La première espèce de panthéisme, qui admet une substance se développant dans une infinité de modes par une nécessité étrangère à toute finalité, est le panthéisme purement intellectualiste et rationaliste de Spinoza. Cette doctrine nous montre dans le grand Tout la logique immanente qui préside à son développement. La vraie nature de l’homme, c’est la raison, puisque la raison est l’essence de l’homme. L’acte propre de la raison est de comprendre, et comprendre, c’est apercevoir la nécessité des choses. Cette nécessité est la Nature, ou, si l’on veut, c’est Dieu. « Nous ne tendons, par la raison, à rien autre chose qu’à comprendre ; et l’âme, en tant qu’elle se sert de la raison, ne juge utile pour elle que ce qui la conduit à comprendre. » Concevoir l’absolue nécessité de la nature éternelle, c’est concevoir ce qui, n’étant soumis qu’à sa propre loi, est libre ; c’est donc concevoir l’éternelle liberté. Par cela même, c’est participer à cette liberté, et s’identifier avec elle. La science de la nécessité ne fait donc qu’un avec la liberté. La pensée de l’homme s’identifie alors à la pensée divine et devient la conscience de l’éternité. Cette conscience, produisant la suprême joie, c’est l’amour de Dieu. L’idéal mystique des Hébreux et des Chrétiens semble se confondre avec les théories morales de l’antiquité, dans la vaste synthèse que propose Spinoza.

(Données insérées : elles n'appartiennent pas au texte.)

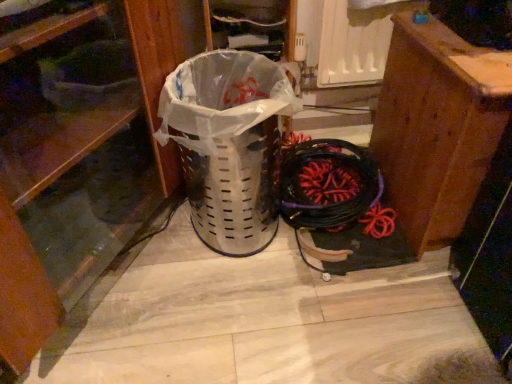 The image size is (512, 384). In order to click on brown wood cabinet at right in this screenshot , I will do `click(438, 127)`.

What do you see at coordinates (438, 127) in the screenshot? I see `brown wood cabinet at right` at bounding box center [438, 127].

You are a GUI agent. You are given a task and a screenshot of the screen. Output one action in this format:
    pyautogui.click(x=<x>, y=<y>)
    Task: Click on the brushed wood dresser at left
    This screenshot has height=384, width=512.
    Given the screenshot: What is the action you would take?
    [x=79, y=149]

Measure the distance between brushed wood dresser at left and camera.

The depth of brushed wood dresser at left is 22.27 inches.

Based on the photo, what is the approximate height of brushed wood dresser at left?

brushed wood dresser at left is 22.17 inches tall.

This screenshot has width=512, height=384. What do you see at coordinates (79, 149) in the screenshot?
I see `brushed wood dresser at left` at bounding box center [79, 149].

Find the location of a particular element. brown wood cabinet at right is located at coordinates point(438,127).

Which is more to the left, brown wood cabinet at right or brushed wood dresser at left?

Positioned to the left is brushed wood dresser at left.

From the picture: Is brown wood cabinet at right closer to the viewer compared to brushed wood dresser at left?

No, the depth of brown wood cabinet at right is greater than that of brushed wood dresser at left.

Between point (387, 166) and point (70, 75), which one is positioned in front?

The point (70, 75) is more forward.

From the image's perspective, which one is positioned higher, brown wood cabinet at right or brushed wood dresser at left?

brushed wood dresser at left.

From a real-world perspective, is brown wood cabinet at right located higher than brushed wood dresser at left?

No.

Is brown wood cabinet at right thinner than brushed wood dresser at left?

Yes.

Can you confirm if brown wood cabinet at right is taller than brushed wood dresser at left?

In fact, brown wood cabinet at right may be shorter than brushed wood dresser at left.

Considering the relative sizes of brown wood cabinet at right and brushed wood dresser at left in the image provided, is brown wood cabinet at right smaller than brushed wood dresser at left?

Indeed, brown wood cabinet at right has a smaller size compared to brushed wood dresser at left.

Do you think brown wood cabinet at right is within brushed wood dresser at left, or outside of it?

brown wood cabinet at right is not inside brushed wood dresser at left, it's outside.

Is brown wood cabinet at right touching brushed wood dresser at left?

No.

Is brown wood cabinet at right positioned with its back to brushed wood dresser at left?

No.

Can you tell me how much brown wood cabinet at right and brushed wood dresser at left differ in facing direction?

brown wood cabinet at right and brushed wood dresser at left are facing 58.1 degrees away from each other.

Measure the distance from brown wood cabinet at right to brushed wood dresser at left.

The distance of brown wood cabinet at right from brushed wood dresser at left is 23.19 inches.

The height and width of the screenshot is (384, 512). Identify the location of furniture below the brushed wood dresser at left (from the image's perspective). (438, 127).

Does brushed wood dresser at left appear on the right side of brown wood cabinet at right?

No, brushed wood dresser at left is not to the right of brown wood cabinet at right.

Between brushed wood dresser at left and brown wood cabinet at right, which one is positioned in front?

brushed wood dresser at left is closer to the camera.

Between point (127, 224) and point (388, 153), which one is positioned in front?

Positioned in front is point (127, 224).

From the image's perspective, which one is positioned higher, brushed wood dresser at left or brown wood cabinet at right?

brushed wood dresser at left.

From a real-world perspective, is brushed wood dresser at left positioned over brown wood cabinet at right based on gravity?

Correct, in the physical world, brushed wood dresser at left is higher than brown wood cabinet at right.

Between brushed wood dresser at left and brown wood cabinet at right, which one has smaller width?

brown wood cabinet at right.

Who is shorter, brushed wood dresser at left or brown wood cabinet at right?

brown wood cabinet at right.

Between brushed wood dresser at left and brown wood cabinet at right, which one has larger size?

With larger size is brushed wood dresser at left.

Is brown wood cabinet at right inside brushed wood dresser at left?

No, brown wood cabinet at right is not inside brushed wood dresser at left.

Is brushed wood dresser at left next to brown wood cabinet at right and touching it?

brushed wood dresser at left and brown wood cabinet at right are not in contact.

Could you tell me if brushed wood dresser at left is turned towards brown wood cabinet at right?

Yes, brushed wood dresser at left faces towards brown wood cabinet at right.

How different are the orientations of brushed wood dresser at left and brown wood cabinet at right in degrees?

There is a 58.1-degree angle between the facing directions of brushed wood dresser at left and brown wood cabinet at right.

The width and height of the screenshot is (512, 384). I want to click on dresser that appears in front of the brown wood cabinet at right, so click(x=79, y=149).

Locate an element on the screen. The height and width of the screenshot is (384, 512). furniture on the right of brushed wood dresser at left is located at coordinates (438, 127).

There is a brown wood cabinet at right. In order to click on dresser above it (from a real-world perspective) in this screenshot , I will do `click(79, 149)`. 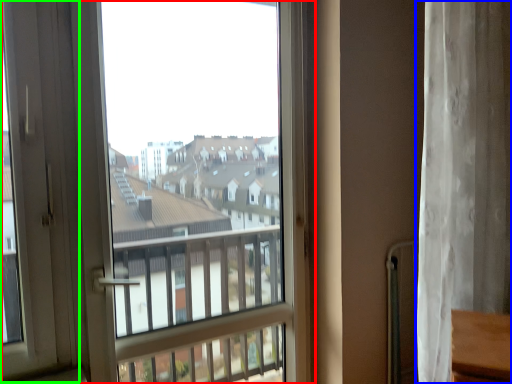 Question: Considering the real-world distances, which object is farthest from window (highlighted by a red box)? curtain (highlighted by a blue box) or screen door (highlighted by a green box)?

Choices:
 (A) curtain
 (B) screen door

Answer: (A) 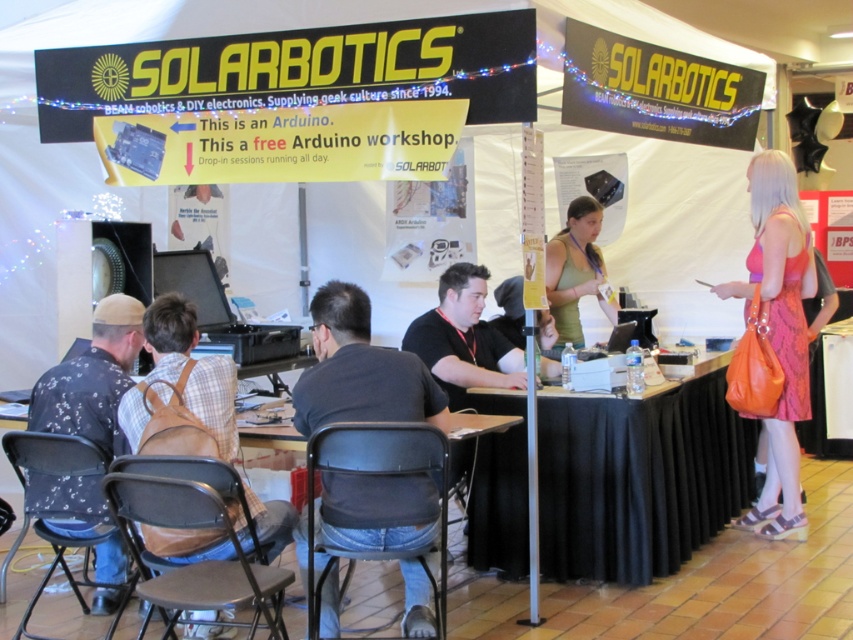 Is metallic black chair at lower left smaller than green matte shirt at upper center?

Actually, metallic black chair at lower left might be larger than green matte shirt at upper center.

Between metallic black chair at lower left and green matte shirt at upper center, which one appears on the left side from the viewer's perspective?

From the viewer's perspective, metallic black chair at lower left appears more on the left side.

Where is `metallic black chair at lower left`? metallic black chair at lower left is located at coordinates (53, 454).

Between brown leather backpack at lower left and black fabric shirt at center, which one is positioned lower?

brown leather backpack at lower left

Describe the element at coordinates (180, 388) in the screenshot. I see `brown leather backpack at lower left` at that location.

Does point (165, 364) lie in front of point (483, 269)?

Yes, point (165, 364) is in front of point (483, 269).

Where is `brown leather backpack at lower left`? The height and width of the screenshot is (640, 853). brown leather backpack at lower left is located at coordinates (180, 388).

Is brown leather backpack at lower left further to camera compared to black plastic chair at center?

No, it is in front of black plastic chair at center.

Can you confirm if brown leather backpack at lower left is wider than black plastic chair at center?

Correct, the width of brown leather backpack at lower left exceeds that of black plastic chair at center.

Between point (213, 611) and point (310, 620), which one is positioned behind?

Positioned behind is point (310, 620).

You are a GUI agent. You are given a task and a screenshot of the screen. Output one action in this format:
    pyautogui.click(x=<x>, y=<y>)
    Task: Click on the brown leather backpack at lower left
    
    Given the screenshot: What is the action you would take?
    pyautogui.click(x=180, y=388) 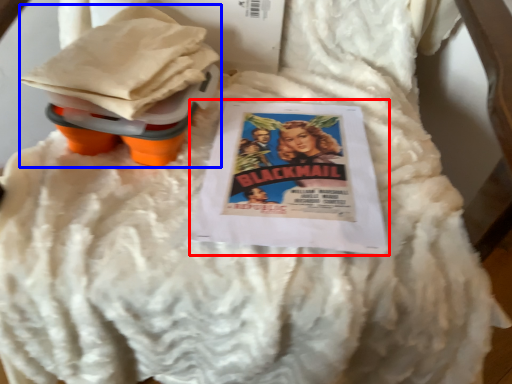 Question: Which object is closer to the camera taking this photo, comic book (highlighted by a red box) or toy (highlighted by a blue box)?

Choices:
 (A) comic book
 (B) toy

Answer: (B) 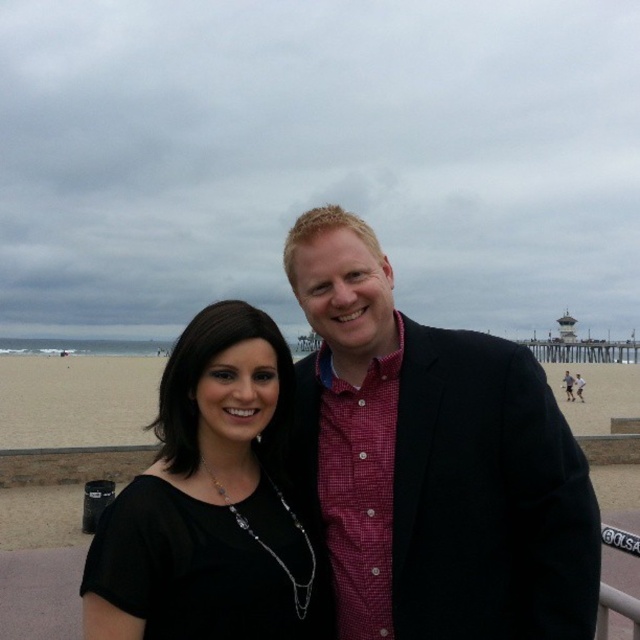 Question: Which point is closer to the camera?

Choices:
 (A) black fabric dress at center
 (B) red checkered shirt at center

Answer: (B)

Question: Is the position of red checkered shirt at center less distant than that of black fabric dress at center?

Choices:
 (A) yes
 (B) no

Answer: (A)

Question: Which object appears closest to the camera in this image?

Choices:
 (A) red checkered shirt at center
 (B) black fabric dress at center

Answer: (A)

Question: Which point is closer to the camera taking this photo?

Choices:
 (A) (545, 616)
 (B) (99, 584)

Answer: (B)

Question: Is red checkered shirt at center further to the viewer compared to black fabric dress at center?

Choices:
 (A) no
 (B) yes

Answer: (A)

Question: Can you confirm if red checkered shirt at center is positioned to the right of black fabric dress at center?

Choices:
 (A) no
 (B) yes

Answer: (B) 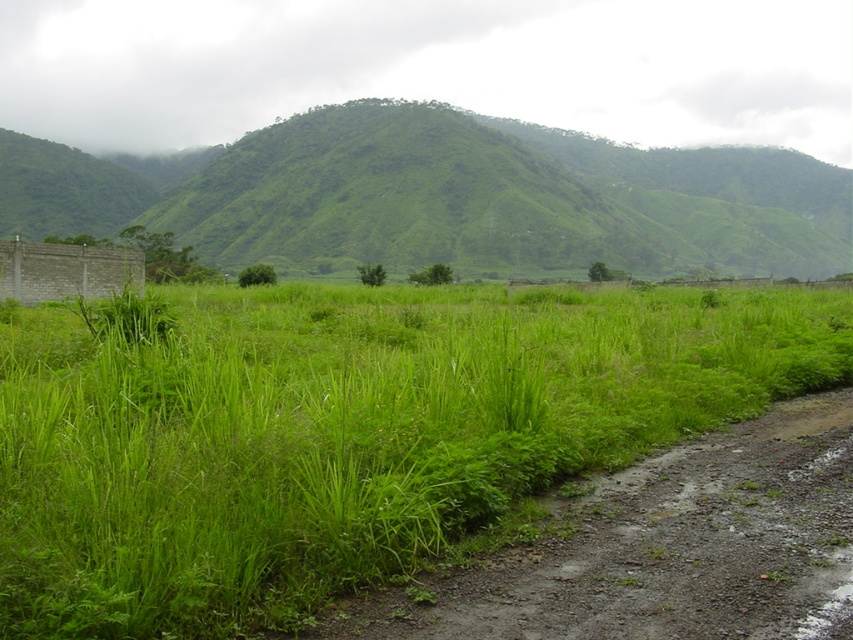 Question: Which of the following is the closest to the observer?

Choices:
 (A) (576, 602)
 (B) (106, 476)
 (C) (357, 188)

Answer: (A)

Question: Is green grassy field at center wider than damp gravel path at lower right?

Choices:
 (A) no
 (B) yes

Answer: (B)

Question: Is green grassy field at center wider than damp gravel path at lower right?

Choices:
 (A) yes
 (B) no

Answer: (A)

Question: Among these objects, which one is nearest to the camera?

Choices:
 (A) green grassy hill at left
 (B) damp gravel path at lower right
 (C) green grassy field at center

Answer: (C)

Question: Which point is closer to the camera taking this photo?

Choices:
 (A) (785, 598)
 (B) (123, 632)

Answer: (B)

Question: Does green grassy field at center appear on the right side of green grassy hill at left?

Choices:
 (A) no
 (B) yes

Answer: (B) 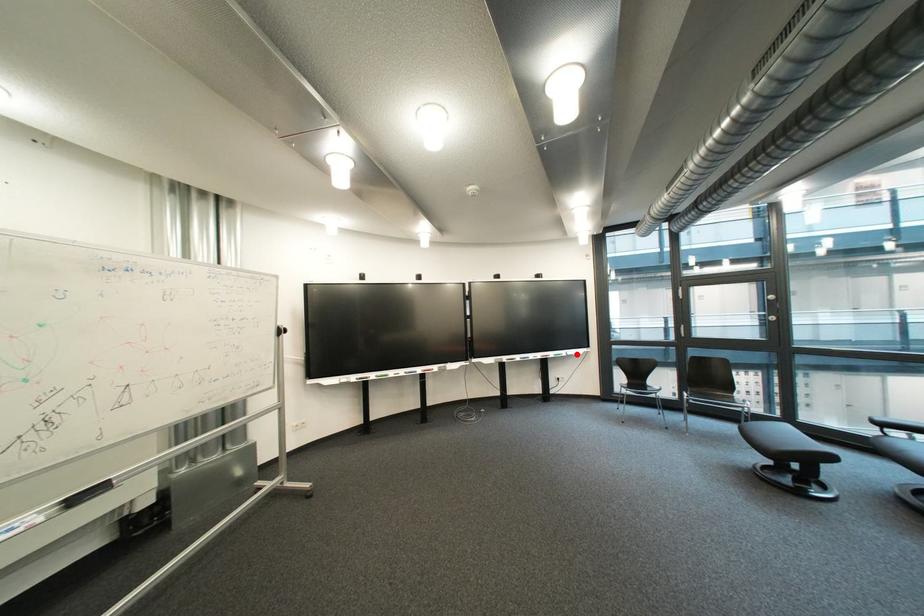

L’intuition intellectuelle, c’est la nature ayant conscience de soi ; la liberté intellectuelle des Stoïciens, qui est la conscience même de la nécessité, c’est la nature se possédant elle-même ; l’extase mystique, enfin, par laquelle l’individualité s’absorbe dans l’être universel, c’est la nature rentrant en soi et retrouvant son existence éternelle sous ses modes passagers[1].


Ce que la philosophie morale et religieuse a toujours objecté et objectera toujours au panthéisme de Spinoza, considéré comme un substitut possible de la religion, c’est son fatalisme optimiste, où tout se fait par la nécessité

  1. Voir le chapitre sur Spinoza dans notre Morale d’Épicure, p. 230.